§ What to work on: The lines to extract run from the first line of the entries through the line that contains "Szerkesztő: Máry Szabó Eszter"; reproduce exactly those lines and no others.

§ Task material:
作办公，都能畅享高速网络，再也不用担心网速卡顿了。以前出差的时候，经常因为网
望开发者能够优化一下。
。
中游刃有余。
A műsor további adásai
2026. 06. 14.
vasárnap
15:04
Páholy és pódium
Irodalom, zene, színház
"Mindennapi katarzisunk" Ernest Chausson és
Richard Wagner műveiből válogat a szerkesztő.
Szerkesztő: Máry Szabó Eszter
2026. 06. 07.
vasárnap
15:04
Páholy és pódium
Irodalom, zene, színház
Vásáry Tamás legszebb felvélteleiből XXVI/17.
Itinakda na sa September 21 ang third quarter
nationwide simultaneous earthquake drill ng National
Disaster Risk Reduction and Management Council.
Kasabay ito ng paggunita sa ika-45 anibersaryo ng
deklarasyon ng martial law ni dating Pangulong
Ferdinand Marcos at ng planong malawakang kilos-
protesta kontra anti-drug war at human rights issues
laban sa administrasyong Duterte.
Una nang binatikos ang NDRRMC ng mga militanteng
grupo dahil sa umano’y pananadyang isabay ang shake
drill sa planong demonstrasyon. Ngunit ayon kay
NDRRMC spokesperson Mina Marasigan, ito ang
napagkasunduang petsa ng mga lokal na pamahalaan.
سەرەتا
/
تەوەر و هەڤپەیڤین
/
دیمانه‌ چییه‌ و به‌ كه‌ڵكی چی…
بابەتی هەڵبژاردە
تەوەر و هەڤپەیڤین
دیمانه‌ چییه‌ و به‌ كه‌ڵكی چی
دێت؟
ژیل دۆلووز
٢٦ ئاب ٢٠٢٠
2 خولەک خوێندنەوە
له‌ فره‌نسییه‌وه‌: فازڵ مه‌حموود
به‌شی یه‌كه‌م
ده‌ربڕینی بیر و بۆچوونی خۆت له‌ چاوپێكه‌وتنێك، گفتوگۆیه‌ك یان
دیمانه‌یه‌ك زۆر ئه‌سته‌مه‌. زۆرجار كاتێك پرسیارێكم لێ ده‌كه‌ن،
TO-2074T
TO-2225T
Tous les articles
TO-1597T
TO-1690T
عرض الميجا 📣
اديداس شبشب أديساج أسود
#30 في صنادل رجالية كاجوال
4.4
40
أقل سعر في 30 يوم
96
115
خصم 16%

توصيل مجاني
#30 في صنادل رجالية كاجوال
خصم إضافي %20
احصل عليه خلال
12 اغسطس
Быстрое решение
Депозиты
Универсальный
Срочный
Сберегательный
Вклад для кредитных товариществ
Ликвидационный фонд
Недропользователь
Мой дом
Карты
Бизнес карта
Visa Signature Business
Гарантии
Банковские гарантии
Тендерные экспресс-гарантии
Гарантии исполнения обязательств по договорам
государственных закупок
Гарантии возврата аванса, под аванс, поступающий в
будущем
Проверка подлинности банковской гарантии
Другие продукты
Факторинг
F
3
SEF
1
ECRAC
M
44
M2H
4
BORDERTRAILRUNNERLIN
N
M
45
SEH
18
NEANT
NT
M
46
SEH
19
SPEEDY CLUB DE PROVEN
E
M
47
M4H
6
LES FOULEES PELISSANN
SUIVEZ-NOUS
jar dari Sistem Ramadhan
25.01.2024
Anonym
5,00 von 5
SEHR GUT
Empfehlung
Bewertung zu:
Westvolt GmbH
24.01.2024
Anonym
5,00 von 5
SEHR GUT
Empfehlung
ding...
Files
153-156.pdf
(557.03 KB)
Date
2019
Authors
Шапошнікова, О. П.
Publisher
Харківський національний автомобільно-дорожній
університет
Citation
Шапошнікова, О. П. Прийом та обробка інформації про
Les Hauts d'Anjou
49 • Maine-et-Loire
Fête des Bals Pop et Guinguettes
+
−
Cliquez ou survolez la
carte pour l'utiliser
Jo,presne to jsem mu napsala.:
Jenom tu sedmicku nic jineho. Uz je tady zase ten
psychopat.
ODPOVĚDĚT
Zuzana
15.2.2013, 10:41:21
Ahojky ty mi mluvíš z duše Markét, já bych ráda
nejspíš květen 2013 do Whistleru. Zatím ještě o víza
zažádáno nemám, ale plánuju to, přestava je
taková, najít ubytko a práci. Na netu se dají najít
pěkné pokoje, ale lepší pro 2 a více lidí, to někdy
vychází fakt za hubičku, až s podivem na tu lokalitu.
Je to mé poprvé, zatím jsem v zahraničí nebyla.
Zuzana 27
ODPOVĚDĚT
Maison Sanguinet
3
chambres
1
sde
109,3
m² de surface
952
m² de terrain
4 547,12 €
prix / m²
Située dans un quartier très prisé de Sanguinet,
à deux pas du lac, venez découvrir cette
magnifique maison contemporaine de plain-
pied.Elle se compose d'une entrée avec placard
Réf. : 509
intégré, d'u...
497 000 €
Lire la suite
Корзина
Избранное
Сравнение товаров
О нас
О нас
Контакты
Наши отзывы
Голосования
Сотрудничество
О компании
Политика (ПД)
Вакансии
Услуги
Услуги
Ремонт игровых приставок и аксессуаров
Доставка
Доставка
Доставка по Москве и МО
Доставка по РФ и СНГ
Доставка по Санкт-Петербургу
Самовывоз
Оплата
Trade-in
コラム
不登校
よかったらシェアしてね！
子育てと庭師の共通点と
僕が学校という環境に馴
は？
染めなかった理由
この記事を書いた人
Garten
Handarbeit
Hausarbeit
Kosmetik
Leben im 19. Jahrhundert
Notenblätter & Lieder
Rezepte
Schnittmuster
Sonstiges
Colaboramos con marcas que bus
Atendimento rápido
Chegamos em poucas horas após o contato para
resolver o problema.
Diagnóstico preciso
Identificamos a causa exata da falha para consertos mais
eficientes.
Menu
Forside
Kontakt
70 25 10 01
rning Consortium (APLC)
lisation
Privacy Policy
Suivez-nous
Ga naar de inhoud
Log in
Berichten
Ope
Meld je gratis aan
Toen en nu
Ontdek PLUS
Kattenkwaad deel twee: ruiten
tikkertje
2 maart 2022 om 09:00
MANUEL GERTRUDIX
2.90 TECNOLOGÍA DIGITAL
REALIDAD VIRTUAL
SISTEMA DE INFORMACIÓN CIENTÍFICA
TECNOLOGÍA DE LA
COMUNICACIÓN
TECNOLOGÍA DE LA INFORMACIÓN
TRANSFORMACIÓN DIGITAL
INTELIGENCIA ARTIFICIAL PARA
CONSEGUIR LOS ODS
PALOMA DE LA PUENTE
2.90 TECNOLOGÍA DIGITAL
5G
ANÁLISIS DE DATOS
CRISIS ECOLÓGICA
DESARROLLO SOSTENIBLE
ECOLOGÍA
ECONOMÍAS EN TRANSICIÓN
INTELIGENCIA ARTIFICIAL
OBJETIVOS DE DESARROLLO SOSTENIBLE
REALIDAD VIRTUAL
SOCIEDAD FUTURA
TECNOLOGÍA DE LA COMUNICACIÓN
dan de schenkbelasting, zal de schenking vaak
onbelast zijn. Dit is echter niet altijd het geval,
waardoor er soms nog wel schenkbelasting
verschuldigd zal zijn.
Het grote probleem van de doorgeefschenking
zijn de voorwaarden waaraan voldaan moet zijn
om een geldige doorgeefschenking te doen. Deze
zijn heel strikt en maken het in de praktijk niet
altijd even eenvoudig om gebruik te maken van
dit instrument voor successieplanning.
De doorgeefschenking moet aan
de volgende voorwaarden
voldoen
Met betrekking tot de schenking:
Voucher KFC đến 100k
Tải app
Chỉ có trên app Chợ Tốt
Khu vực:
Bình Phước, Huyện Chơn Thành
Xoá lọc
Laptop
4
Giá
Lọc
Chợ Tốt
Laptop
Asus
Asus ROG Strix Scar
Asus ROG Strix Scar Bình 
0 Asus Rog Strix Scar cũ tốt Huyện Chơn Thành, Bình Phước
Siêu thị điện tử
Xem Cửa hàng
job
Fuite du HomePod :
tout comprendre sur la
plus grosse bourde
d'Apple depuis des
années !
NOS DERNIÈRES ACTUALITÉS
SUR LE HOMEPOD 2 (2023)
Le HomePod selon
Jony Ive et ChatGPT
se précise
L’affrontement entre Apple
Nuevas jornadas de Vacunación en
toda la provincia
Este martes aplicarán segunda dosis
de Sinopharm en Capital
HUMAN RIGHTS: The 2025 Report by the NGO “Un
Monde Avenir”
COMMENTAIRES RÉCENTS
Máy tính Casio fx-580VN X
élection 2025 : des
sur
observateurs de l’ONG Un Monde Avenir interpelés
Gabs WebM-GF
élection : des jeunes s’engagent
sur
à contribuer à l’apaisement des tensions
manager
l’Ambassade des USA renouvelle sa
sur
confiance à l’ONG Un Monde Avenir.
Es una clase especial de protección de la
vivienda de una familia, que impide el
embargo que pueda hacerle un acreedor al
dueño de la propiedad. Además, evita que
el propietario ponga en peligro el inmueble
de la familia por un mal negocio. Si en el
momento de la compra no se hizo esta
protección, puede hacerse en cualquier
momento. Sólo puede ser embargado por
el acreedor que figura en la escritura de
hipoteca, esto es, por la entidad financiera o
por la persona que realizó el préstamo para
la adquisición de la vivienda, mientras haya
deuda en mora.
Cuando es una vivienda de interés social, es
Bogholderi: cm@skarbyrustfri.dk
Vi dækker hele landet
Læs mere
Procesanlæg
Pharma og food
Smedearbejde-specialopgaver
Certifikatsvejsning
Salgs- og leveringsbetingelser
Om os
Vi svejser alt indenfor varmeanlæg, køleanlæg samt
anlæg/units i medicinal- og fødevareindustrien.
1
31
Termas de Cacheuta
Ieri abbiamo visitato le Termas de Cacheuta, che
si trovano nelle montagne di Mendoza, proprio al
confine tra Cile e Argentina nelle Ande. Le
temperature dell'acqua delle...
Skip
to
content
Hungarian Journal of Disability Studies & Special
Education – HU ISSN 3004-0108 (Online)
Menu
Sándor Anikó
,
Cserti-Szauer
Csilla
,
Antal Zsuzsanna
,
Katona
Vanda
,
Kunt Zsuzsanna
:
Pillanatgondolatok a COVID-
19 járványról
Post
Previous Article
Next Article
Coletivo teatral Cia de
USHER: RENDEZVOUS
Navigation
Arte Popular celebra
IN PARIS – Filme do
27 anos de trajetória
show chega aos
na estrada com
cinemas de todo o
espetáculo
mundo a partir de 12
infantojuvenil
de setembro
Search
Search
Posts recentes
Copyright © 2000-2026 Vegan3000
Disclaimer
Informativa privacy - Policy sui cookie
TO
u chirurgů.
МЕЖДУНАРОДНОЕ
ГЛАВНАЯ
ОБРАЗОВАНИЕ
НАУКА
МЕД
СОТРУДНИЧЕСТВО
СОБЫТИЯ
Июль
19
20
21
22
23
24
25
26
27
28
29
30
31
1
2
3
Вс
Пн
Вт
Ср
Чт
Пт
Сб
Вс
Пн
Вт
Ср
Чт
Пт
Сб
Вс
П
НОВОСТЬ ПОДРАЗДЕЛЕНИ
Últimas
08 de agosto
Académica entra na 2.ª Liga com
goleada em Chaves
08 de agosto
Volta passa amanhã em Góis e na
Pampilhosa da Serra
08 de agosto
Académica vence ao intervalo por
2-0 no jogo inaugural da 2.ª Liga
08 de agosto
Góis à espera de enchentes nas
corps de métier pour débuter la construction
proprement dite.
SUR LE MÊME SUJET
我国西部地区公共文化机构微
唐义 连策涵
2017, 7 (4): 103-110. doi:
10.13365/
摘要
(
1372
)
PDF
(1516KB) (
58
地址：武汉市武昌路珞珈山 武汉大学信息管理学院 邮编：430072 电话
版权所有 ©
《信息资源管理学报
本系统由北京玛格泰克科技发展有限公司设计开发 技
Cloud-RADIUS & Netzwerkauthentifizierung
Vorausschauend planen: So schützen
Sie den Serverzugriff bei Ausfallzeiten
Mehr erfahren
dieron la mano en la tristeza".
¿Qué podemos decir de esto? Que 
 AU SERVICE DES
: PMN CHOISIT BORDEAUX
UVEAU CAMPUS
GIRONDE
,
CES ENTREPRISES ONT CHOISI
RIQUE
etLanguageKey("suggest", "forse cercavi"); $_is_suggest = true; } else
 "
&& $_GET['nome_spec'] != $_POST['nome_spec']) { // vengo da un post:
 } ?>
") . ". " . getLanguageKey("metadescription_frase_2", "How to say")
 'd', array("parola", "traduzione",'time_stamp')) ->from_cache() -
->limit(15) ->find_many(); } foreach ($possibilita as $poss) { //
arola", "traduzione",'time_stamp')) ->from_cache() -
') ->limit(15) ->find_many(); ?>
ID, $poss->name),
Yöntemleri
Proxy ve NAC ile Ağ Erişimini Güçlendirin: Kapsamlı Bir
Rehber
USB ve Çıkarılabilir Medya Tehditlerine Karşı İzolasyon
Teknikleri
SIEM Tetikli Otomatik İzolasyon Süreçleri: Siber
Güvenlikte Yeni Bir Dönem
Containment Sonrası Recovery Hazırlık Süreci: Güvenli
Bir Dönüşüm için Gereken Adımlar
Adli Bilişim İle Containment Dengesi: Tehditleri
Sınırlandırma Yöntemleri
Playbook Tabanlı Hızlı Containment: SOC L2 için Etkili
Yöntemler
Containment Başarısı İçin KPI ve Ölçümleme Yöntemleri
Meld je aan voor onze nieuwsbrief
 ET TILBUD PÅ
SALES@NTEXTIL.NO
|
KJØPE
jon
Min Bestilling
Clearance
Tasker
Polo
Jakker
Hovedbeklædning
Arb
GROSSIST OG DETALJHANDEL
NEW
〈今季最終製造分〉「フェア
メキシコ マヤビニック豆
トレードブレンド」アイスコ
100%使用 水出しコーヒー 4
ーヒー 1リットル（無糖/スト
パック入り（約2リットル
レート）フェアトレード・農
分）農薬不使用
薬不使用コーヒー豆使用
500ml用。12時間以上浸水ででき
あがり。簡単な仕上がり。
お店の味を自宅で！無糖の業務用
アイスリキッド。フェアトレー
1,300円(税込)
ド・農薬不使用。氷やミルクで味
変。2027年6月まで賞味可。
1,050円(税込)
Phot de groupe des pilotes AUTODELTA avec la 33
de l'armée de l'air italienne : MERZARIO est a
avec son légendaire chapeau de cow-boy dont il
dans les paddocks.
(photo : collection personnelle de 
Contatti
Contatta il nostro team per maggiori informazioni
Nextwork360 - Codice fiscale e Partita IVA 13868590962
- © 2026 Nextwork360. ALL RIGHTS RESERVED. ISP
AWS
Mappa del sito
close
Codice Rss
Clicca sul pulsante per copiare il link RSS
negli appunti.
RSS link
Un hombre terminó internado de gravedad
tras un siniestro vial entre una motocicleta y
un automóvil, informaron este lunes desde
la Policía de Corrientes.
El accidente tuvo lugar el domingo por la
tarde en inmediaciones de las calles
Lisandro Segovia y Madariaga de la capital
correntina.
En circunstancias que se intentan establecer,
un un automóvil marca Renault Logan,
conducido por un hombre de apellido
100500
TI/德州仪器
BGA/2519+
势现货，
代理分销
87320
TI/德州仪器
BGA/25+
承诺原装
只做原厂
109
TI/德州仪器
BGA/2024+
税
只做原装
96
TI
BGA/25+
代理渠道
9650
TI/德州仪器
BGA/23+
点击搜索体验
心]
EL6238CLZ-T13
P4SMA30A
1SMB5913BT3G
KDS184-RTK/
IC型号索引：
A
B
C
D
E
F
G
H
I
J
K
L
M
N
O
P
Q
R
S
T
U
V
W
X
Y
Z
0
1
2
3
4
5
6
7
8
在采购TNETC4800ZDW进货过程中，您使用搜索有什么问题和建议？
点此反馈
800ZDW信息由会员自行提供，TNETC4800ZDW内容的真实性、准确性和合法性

§ Written solution:
作办公，都能畅享高速网络，再也不用担心网速卡顿了。以前出差的时候，经常因为网
望开发者能够优化一下。
。
中游刃有余。
A műsor további adásai
2026. 06. 14.
vasárnap
15:04
Páholy és pódium
Irodalom, zene, színház
"Mindennapi katarzisunk" Ernest Chausson és
Richard Wagner műveiből válogat a szerkesztő.
Szerkesztő: Máry Szabó Eszter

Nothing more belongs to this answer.